Here's one I made, based on the Apple bow vise, but heaps stronger (made from 1/2" mild steel rod, instead of 3/8")


----------



## BUSHfire (Jan 6, 2010)

turkeybuster said:


> get a piece of rubber (inner tube or something) and make some rubber washers to go between your two pieces of flat stock and the round arms, it should give you enough friction to help or cure the problem. just a thought, and looks great, good job.........:thumbs_up


Thanks for the good suggestion, but I tried this already it didn't work, it made it to squashy to tune the bow...


----------



## mconroy (Nov 22, 2011)

Use set screws, they are cupped on the end and are designed to hold against round stock. you might want to weld a handle on the if the head is square or buy the type that uses an allen wrench.


----------



## nycredneck (Nov 9, 2007)

Nice vice, nice price!


----------



## BUSHfire (Jan 6, 2010)

thanks gents, I use this vice ALLLLLLLLLL the time, and yes the best part about it was the price :shade:


----------



## kc hay seed (Jul 12, 2007)

rubber washers might help you a lot between the flat pieces and the rods.


----------



## Bowman87 (Dec 15, 2012)

Nice vice man I would've never thought to use the stableizer hole to thread a rod into this is my vice I made at work last week haven't got to paint it yet an still have a littlel tweaking to do


----------



## BUSHfire (Jan 6, 2010)

^^^ nice!


----------



## apamambax (Dec 23, 2009)

mconroy said:


> Use set screws, they are cupped on the end and are designed to hold against round stock. you might want to weld a handle on the if the head is square or buy the type that uses an allen wrench.

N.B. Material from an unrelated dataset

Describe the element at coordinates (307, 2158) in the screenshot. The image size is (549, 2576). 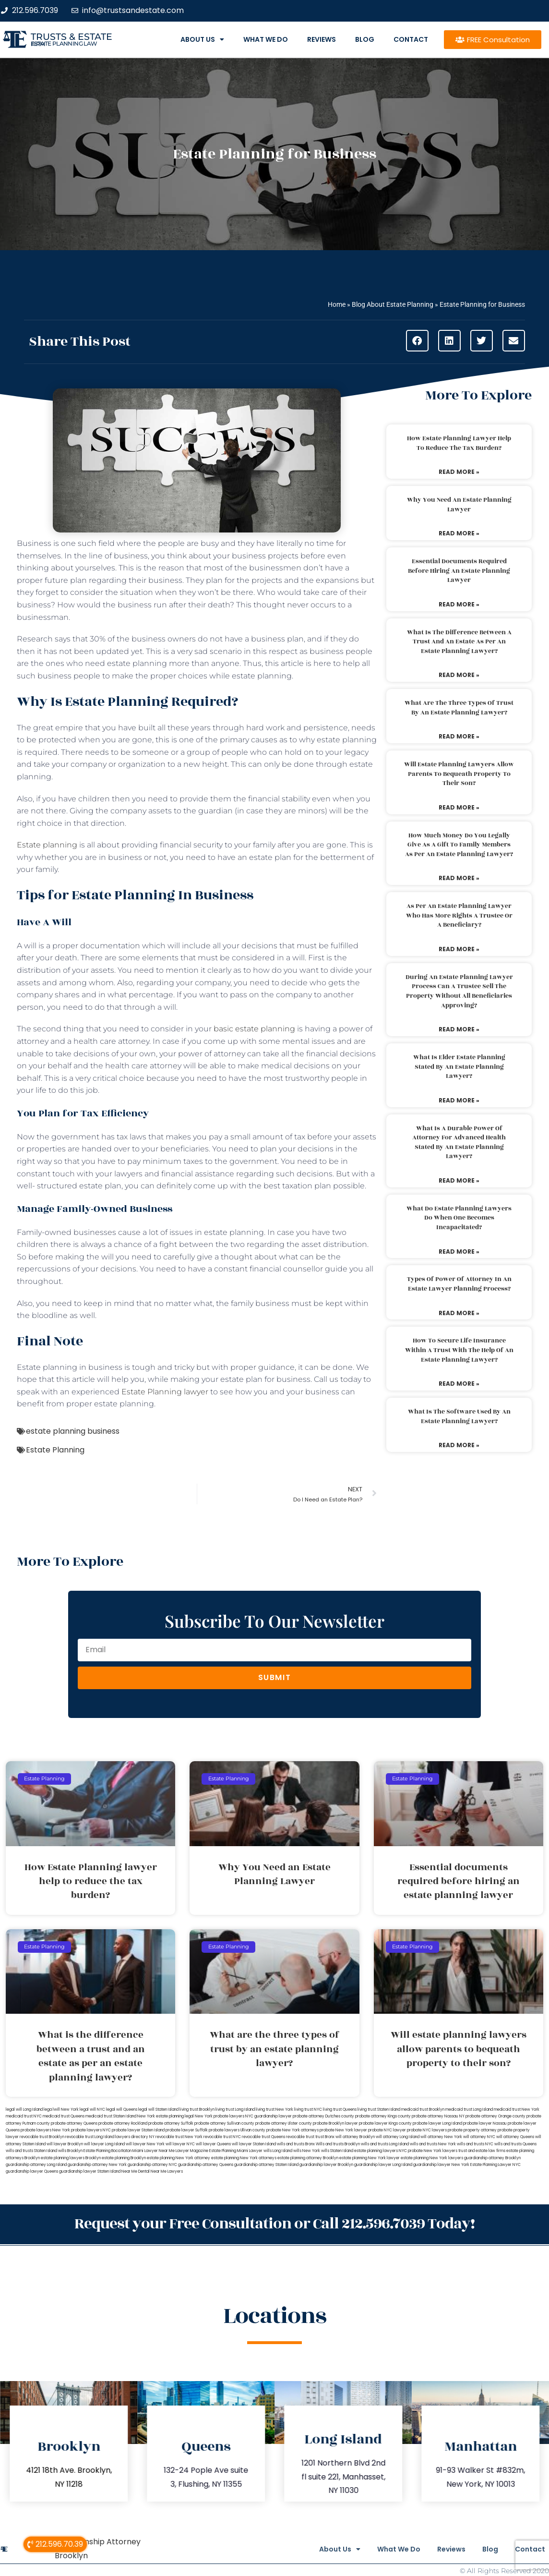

drill the center of knobs bolts out with a bit that is smaller than bolt but drill only a dimple it will give th set screw effect


Sent from my SpiralXed SuperTEC


----------



## Bowman87 (Dec 15, 2012)

Im gonna try drilling mine like apamambax said I just about have to use pliers to tighten it enough to hold my bow


----------



## apamambax (Dec 23, 2009)

i hadnt thought about it till someone mentioned the set screws being that way...i redrilled my apple knobs this morn and it makes it easier to snug up


Sent from my SpiralXed SuperTEC


----------